Forever, Interrupted(67)



“Fine. Forget it. I’m sorry I called you.”

“Susan will be at your place in about an hour.”

“She’s coming over? I have to work until five,” I say.

“Something tells me they won’t want you back at work today,” Ana says.

We get in her car and she drives me to mine. I get out and thank her again for bailing me out. I tell her I’m sorry to be difficult and that I will pay her back.

“I’m just worried about you, Elsie.”

“I know,” I say. “Thanks.”

I drive myself home and wait for the knock at the door.

Susan knocks, and I open the door. She doesn’t say anything. She just looks at me.

“I’m sorry,” I say. I don’t know why I’m apologizing to her. I don’t owe it to her not to get arrested. I don’t owe it to anyone.

“You don’t need to apologize to me,” she says. “I just wanted to make sure you were okay.”

“I’m fine.”

She comes in and kicks off her shoes. She lies down on my couch.

“What happened?” she asks.

I blow out a hard sigh and sit down.

“This guy asked me out,” I say. “And I said no, but he kept at it and I told him I was married—”

“Why did you tell him you were married?” Susan asks.

“Huh?”

“I tell people I’m still married all the time, and I do it for the wrong reason. I do it so I can feel married. So I don’t have to say out loud that I am not married. Is that what you’re doing?”

“No. Well.” I stop and think. “I am married,” I say. “I didn’t divorce him. We didn’t end it.”

“But it ended.”

“Well, but, not . . . we didn’t end it.”

“It ended,” she says.

Why must everything be a life lesson? Why can’t I just act like I’m married and everyone leave me the hell alone?

“Well, if I . . . ” I trail off. I’m not sure of my defense.

“Go on,” she says. It seems like she knows what I’m going to say, but I don’t even know what I am going to say.

“If we stopped being married when he died . . . ”

She waits for me to finish my thought.

“Then we were barely married.”

Susan nods. “That’s what I thought you were going to say.”

My lips turn down.

“Who cares?” she says.

“What?”

“Who cares if you were barely married? It doesn’t mean you love him any less.”

“Well, but . . . ”

“Yes?”

“We were only together for six months before we got married.”

“So?”

“So, I mean, being married is what separates him from just some guy. It’s what proves he’s . . . he’s the love of my life.”

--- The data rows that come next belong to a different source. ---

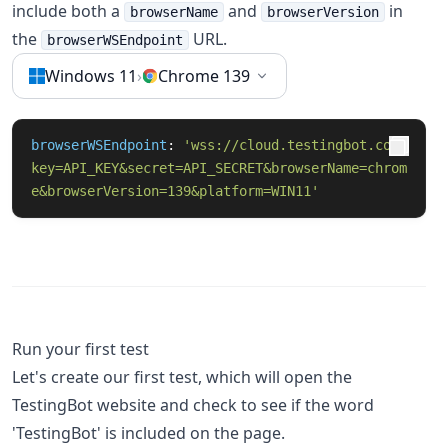
include both a
and
in
browserName
browserVersion
the
URL.
browserWSEndpoint
Windows 11
›
Chrome 139
browserWSEndpoint
: 
'wss://cloud.testingbot.com?
key=API_KEY&secret=API_SECRET&browserName=chrom
e&browserVersion=139&platform=WIN11'
Run your first test
Let's create our first test, which will open the
TestingBot website and check to see if the word
'TestingBot' is included on the page.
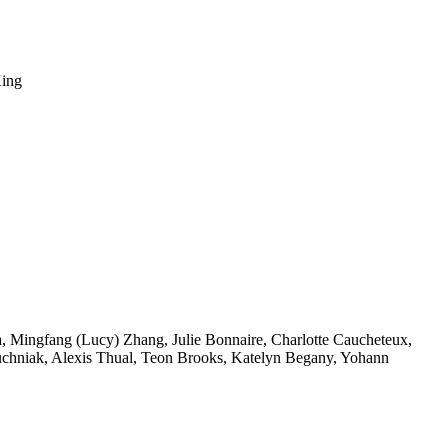
King
a
,
Mingfang (Lucy) Zhang
,
Julie Bonnaire
,
Charlotte Caucheteux
,
uchniak
,
Alexis Thual
,
Teon Brooks
,
Katelyn Begany
,
Yohann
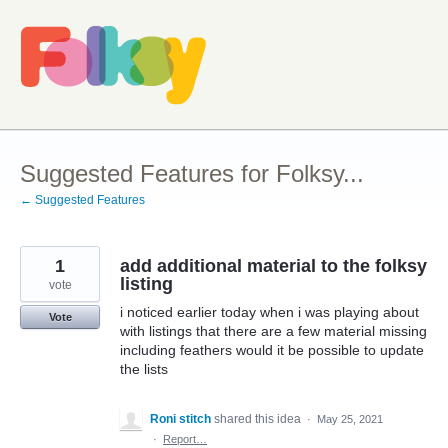
Skip
to
content
Suggested Features for Folksy...
← Suggested Features
1
add additional material to the folksy
listing
vote
i noticed earlier today when i was playing about
Vote
with listings that there are a few material missing
including feathers would it be possible to update
the lists
Roni stitch
shared this idea
·
May 25, 2021
·
Report…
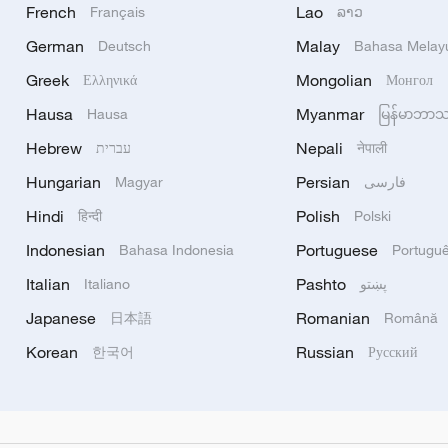
French
Lao
Français
ລາວ
German
Malay
Deutsch
Bahasa Melay
Greek
Mongolian
Ελληνικά
Монгол
Hausa
Myanmar
Hausa
မြန်မာဘာ
Hebrew
Nepali
עברית
नेपाली
Hungarian
Persian
Magyar
فارسی
Hindi
Polish
हिन्दी
Polski
Indonesian
Portuguese
Bahasa Indonesia
Portugu
Italian
Pashto
Italiano
پښتو
Japanese
Romanian
日本語
Română
Korean
Russian
한국어
Русский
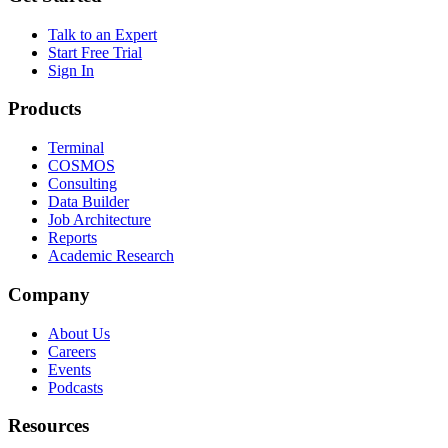
Talk to an Expert
Start Free Trial
Sign In
Products
Terminal
COSMOS
Consulting
Data Builder
Job Architecture
Reports
Academic Research
Company
About Us
Careers
Events
Podcasts
Resources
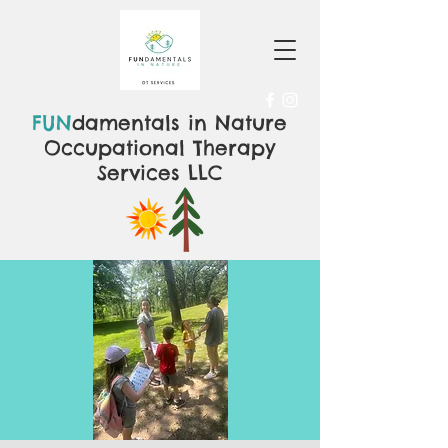
FUN
damentals in Nature
Occupational Therapy
Services LLC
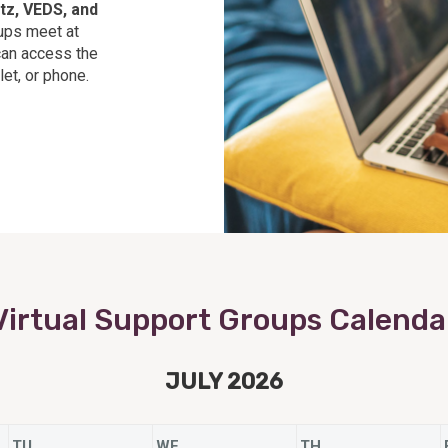
tz, VEDS, and
ps meet at
can access the
et, or phone.
Virtual Support Groups Calenda
JULY 2026
TU
WE
TH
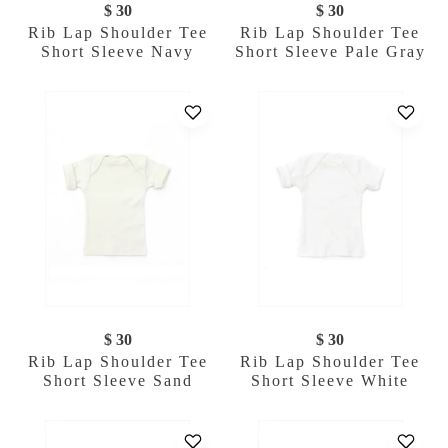
$ 30
$ 30
Rib Lap Shoulder Tee
Rib Lap Shoulder Tee
Short Sleeve Navy
Short Sleeve Pale Gray
$ 30
$ 30
Rib Lap Shoulder Tee
Rib Lap Shoulder Tee
Short Sleeve Sand
Short Sleeve White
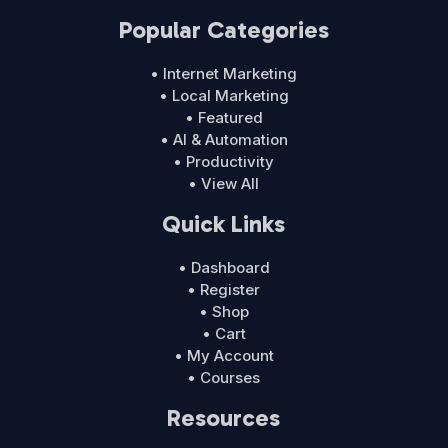
Popular Categories
• Internet Marketing
• Local Marketing
• Featured
• AI & Automation
• Productivity
• View All
Quick Links
• Dashboard
• Register
• Shop
• Cart
• My Account
• Courses
Resources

“No, it doesn’t,” she says. I just stare at her. “That doesn’t matter at all. It’s a piece of paper. A piece of paper you don’t even have, by the way. It means nothing.”

“It means everything!” I say.

“Listen to me; it means nothing. You think that some ten minutes you spent with Ben in a room defines what you meant to each other? It doesn’t. You define that. What you feel defines that. You loved him. He loved you. You believed in each other. That is what you lost. It doesn’t matter whether it’s labeled a husband or a boyfriend. You lost the person you love. You lost the future you thought you had.”

“Right,” I say.

“I was with Steven for thirty-five years before I lost him. Do you think I have more of a right to pain than you do?”

The answer is yes. I do think that. I’ve been terrified of that. I’ve been walking about feeling like an amateur, like an impostor, because of it.

“I don’t know,” I say.

“Well, I don’t. Love is love is love. When you lose it, it feels like the shittiest disaster in the world. Just like dog shit.”

“Right.”

“When I lost Steven, I lost love, but I also lost someone I was attached to.”

“Right.”

“You didn’t have as much time as I did to be attached to the man you loved. But attachment and love are two different things. My heart was broken and I didn’t remember how to do things without him. I didn’t remember who I was. But you, you lived without Ben just last year. You can do it again. You can do it sooner than me. But the love, that’s the sharp pain that won’t stop. That’s the constant ache in your chest. That won’t go away easily.”

“I just feel like I had him for so little time,” I say. It’s difficult to talk about. It’s difficult because I work so hard to keep the self-pity at bay, and talking like this, talking about all of this, it’s like opening the door to my self-pity closet and asking its contents to spill all over the floor. “I didn’t have enough time with him,” I say, my voice starting to break, my lips starting to quiver. “It wasn’t enough time. Six months! That’s all I had.” I lose my breath. “I only got to be his wife for nine days.” I now begin to sob. “Nine days isn’t enough. It’s not enough.”